La protagonista de este salto histórico es Xiaomi, que acaba de consolidar uno de los experimentos industriales más disruptivos del siglo.
Una “fábrica oscura” que nunca se detiene
El complejo industrial, ubicado en Beijing, dentro del distrito de Changping, ocupa más de 81.000 metros cuadrados y funciona bajo un concepto radical: no hay personas trabajando en la línea de montaje. Por ese motivo, tampoco hay luces encendidas.
Esta instalación, conocida como dark factory o fábrica oscura, prescinde por completo de iluminación, climatización y presencia humana. Robots de alta precisión se encargan de ensamblar cada componente con exactitud milimétrica, incluso en completa oscuridad.
El resultado es una producción continua y silenciosa, impulsada únicamente por automatización avanzada.
Un celular por segundo, 365 días al año
El dato impacta incluso a los especialistas: la planta alcanza una capacidad de 10 millones de teléfonos por año, lo que equivale a 60 dispositivos por minuto y uno cada segundo, sin interrupciones.
Hyper IMP: la inteligencia artificial que controla toda la producción
El cerebro detrás de este sistema es Hyper IMP, una plataforma de inteligencia artificial desarrollada por Xiaomi para gestionar cada etapa del proceso productivo.
Desde el ensamblaje inicial hasta la instalación del sistema operativo, las pruebas de calidad y el empaquetado final, todo está coordinado por este sistema inteligente, que permite:
La fábrica no solo produce: aprende, se adapta y se corrige sola.

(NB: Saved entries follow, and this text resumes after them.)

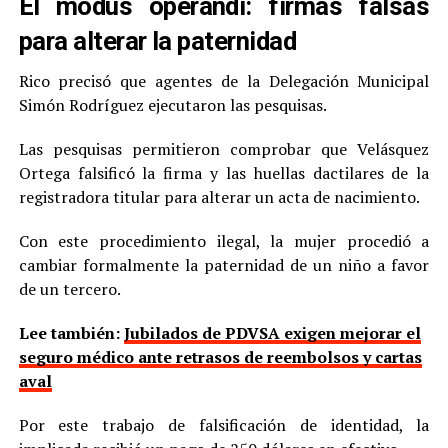
El modus operandi: firmas falsas
para alterar la paternidad
Rico precisó que agentes de la Delegación Municipal
Simón Rodríguez ejecutaron las pesquisas.
Las pesquisas permitieron comprobar que Velásquez
Ortega falsificó la firma y las huellas dactilares de la
registradora titular para alterar un acta de nacimiento.
Con este procedimiento ilegal, la mujer procedió a
cambiar formalmente la paternidad de un niño a favor
de un tercero.
Lee también:
Jubilados de PDVSA exigen mejorar el
seguro médico ante retrasos de reembolsos y cartas
aval
Por este trabajo de falsificación de identidad, la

Una inversión millonaria para dominar el futuro
Para poner en marcha esta planta, Xiaomi destinó una inversión cercana a los 2.400 millones de yuanes, equivalentes a unos 330 millones de dólares. El objetivo es claro: reducir costos energéticos, aumentar la precisión y acelerar la innovación en un mercado cada vez más competitivo.
Al eliminar la presencia humana, la empresa logra un ahorro significativo en consumo eléctrico y mantenimiento, al mismo tiempo que eleva el estándar de calidad.